Karim calls on scientists to embrace a new, more public role: as truth sayers. When governments mislead, scientists must become society’s trusted navigators — clearly communicating evidence, rebuilding public trust, and pushing back against narrative manipulation. “Every small act of resistance matters,” he says, likening the fight for truth to the struggle against apartheid, which once also seemed insurmountable.

A Lecture for Our Times

More than a lecture, this was a manifesto.

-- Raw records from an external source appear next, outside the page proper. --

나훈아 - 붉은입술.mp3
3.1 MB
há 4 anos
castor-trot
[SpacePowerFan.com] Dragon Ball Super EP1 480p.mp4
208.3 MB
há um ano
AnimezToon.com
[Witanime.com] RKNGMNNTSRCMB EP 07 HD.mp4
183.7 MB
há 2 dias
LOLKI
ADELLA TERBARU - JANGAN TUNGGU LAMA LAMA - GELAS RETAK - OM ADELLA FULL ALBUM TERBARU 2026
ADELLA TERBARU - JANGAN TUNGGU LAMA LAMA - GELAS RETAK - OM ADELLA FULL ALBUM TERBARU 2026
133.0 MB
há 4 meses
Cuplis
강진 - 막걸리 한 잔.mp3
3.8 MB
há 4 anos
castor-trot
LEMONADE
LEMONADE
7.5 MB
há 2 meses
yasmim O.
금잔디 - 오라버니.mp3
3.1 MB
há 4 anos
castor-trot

A reminder that the future of democracy, health, and planetary survival hinges on our collective capacity to defend facts. In an age where “experts” emerge from the universities of WhatsApp and Facebook, the real experts — scientists, doctors, journalists — must rise louder and more boldly than ever.

Karim’s words are urgent, necessary, and clear: if we don't stand up for science now, there may soon be nothing left to stand on.

Listen to the full lecture here: 


The Faraday Prize Lecture is an annual event organized by the Royal Society to honor the recipient of the Michael Faraday Prize and Lecture, awarded for excellence in communicating science to UK audiences. Named after the legendary scientist and communicator Michael Faraday, the prize celebrates individuals who have made significant contributions to public engagement with science through writing, speaking, or broadcasting. The lecture provides an opportunity for the awardee to share their insights on science’s role in society, bridging complex scientific ideas with accessible, compelling narratives. In 2024, the prize was awarded to Professor Salim Abdool Karim, whose lecture tackled the urgent and global issue of institutionalized disinformation and its threat to science, democracy, and public trust.